Muitos já cansados, sem perspectivas. Outros ainda motivados, mesmo com a baixa
remuneração.
Fomos
também surpreendidos por histórias de superação. Professores que vencem
limitações físicas para chegar até a sala de aula. Como Anézio Roque, professor
em Águia Branca. Pedagogo, com duas pós-graduações, ele recebe R$ 2.200 mesmo
após 25 anos de carreira. Deficiente físico, Anézio se apoia nas muletas e no
amor à profissão para dirigir 40 km todos os dias de um município a outro e dar
aulas.
Anézio
Roque, 60 anos
Professor
em Águia Branca
"O problema é que quando a gente pisa
na sala de aula, é difícil sair. Se fosse olhar o salário, nem ia trabalhar."
LEI
DO PISO SALARIAL
Pela
lei, nenhum professor que trabalha 25 horas semanais deveria ganhar menos do
que R$ 1.598,59 no país. Esse valor corresponde ao piso salarial - valor mínimo
pago a um profissional -, reajustado em 2019. Porém, não é isto que acontece em
quase metade dos municípios do Estado, de acordo com apuração feita pela
reportagem.
O
piso mais baixo foi encontrado em Alto Rio Novo, no Noroeste. Lá, a tabela
salarial não é reajustada desde 2012 e o salário inicial de um professor de
nível médio é de R$ 906,98, menor até mesmo que um salário mínimo (R$ 998).

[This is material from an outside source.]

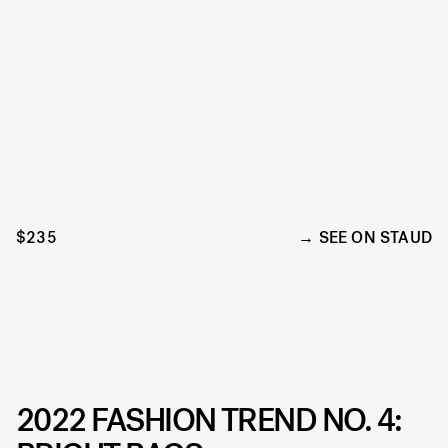
$235
SEE ON STAUD
2022 FASHION TREND NO. 4:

Enquanto em Itapemirim, nenhum profissional do magistério ganha menos do que R$
2.360,03, maior piso da rede municipal do Estado.
Os
salários baixos e inadequados acabam empurrando os professores para jornadas
duplas de trabalho. A doutora em Educação e professora da Ufes, Cleonara
Schwartz diz que o acúmulo de cargos é recorrente na profissão, principalmente
em municípios que pagam salários muito baixos.
Cleonara
Schwartz
Doutora
em Educação
"Um grande número de professores
passa a ter jornadas extensas de trabalho para conseguir ganhar um pouco mais e
sustentar as famílias. Isso gera adoecimento da categoria, porque o professor
não consegue se dedicar ao trabalho estando cansado físico e mentalmente"
Outro
problema é a dificuldade em atrair novos profissionais, como ressalta o
mestrando em Educação Profissional pela Ufes, Gildo Antunes. “Existe hoje uma falta de interesse grande
na licenciatura por causa dos baixos salários. É difícil atrair e manter
profissionais para ganhar tão pouco", comenta.
A
desigualdade nos municípios chama a atenção do gerente de políticas
Educacionais do Todos pela Educação, Gabriel Corrêa. Para ele, é importante
entender as diferentes realidades no Estado, mas acima de tudo buscar formas de
valorizar o profissional.
Gabriel
Corrêa
Gerente
de políticas Educacionais do Todos pela Educação
"Os municípios que arrecadam menos
têm mais dificuldade financeira de pagar o piso, mas isso não pode ser
justificativa para descumprir a lei. É preciso buscar condições para que seja
pago, inclusive por meio de apoio do Fundeb, do governo federal"
O
QUE DIZEM AS PREFEITURAS
A
Gazeta procurou todos os 35 municípios com pisos abaixo do que é determinado
por lei. Apenas 14 deles responderam à reportagem. Jaguaré disse que o valor do
Fundeb não é suficiente para custear todas as demandas da Educação e que por
isso não consegue adequar o piso. Água Doce do Norte informou que desde que se
adequou a lei de um terço do tempo do professor para planejamento, não consegue
mais cumprir o piso. Fundão afirmou que em junho reajustou em 4,17% o salário
dos professores. Em Presidente Kennedy, corre um processo para reajustar o piso
ainda este ano.
Já
Iconha alegou que o município não possui professores de nível médio, único que
está inferior de acordo com a lei. Irupi garantiu que tem se reunido com o
sindicato dos professores para adequar o piso. Santa Leopoldina disse que com a
baixa arrecadação, não tem sido possível adequar ao valor do piso nacional. Já
a secretaria de Educação de Ecoporanga disse apenas que não estava autorizada a
repassar as informações solicitadas.
João
Neiva afirmou que desde 2017 vem realizando pagamento de dívidas e que, por
isso, não consegue adequar o piso. Nova Venécia disse que possui apenas um
professor de nível médio e que este tem piso de R$ 1.710,98. Já Ponto Belo
respondeu que não possui professores de nível médio atuando no município. Por
fim, a Prefeitura de Mantenópolis informou que a receita da cidade é baixa e,
por causa da Lei de Responsabilidade Fiscal, o município não consegue atualizar
o piso. Os outros municípios não responderam mesmo após vários contatos.